Copy each line from the entries that the word "Stickman" appears in.

# # # # #

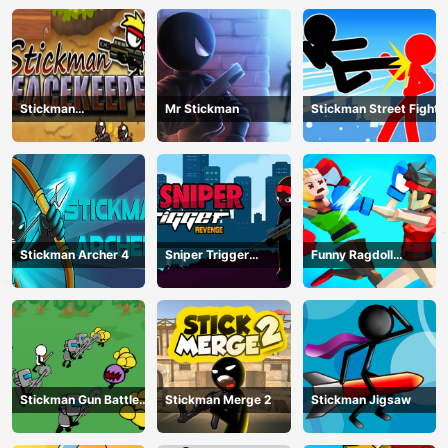
Stickman
Mr Stickman
Stickman Street Fight
Peacekeeper
Stickman Archer 4
Sniper Trigger
Funny Ragdoll
Revenge
Wrestlers
Stickman Gun Battle
Stickman Merge 2
Stickman Jigsaw
Simulator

# # # # #

RESPONSE TO THIS EXERCISE:
Stickman
Mr Stickman
Stickman Street Fight
Stickman Archer 4
Stickman Gun Battle
Stickman Merge 2
Stickman Jigsaw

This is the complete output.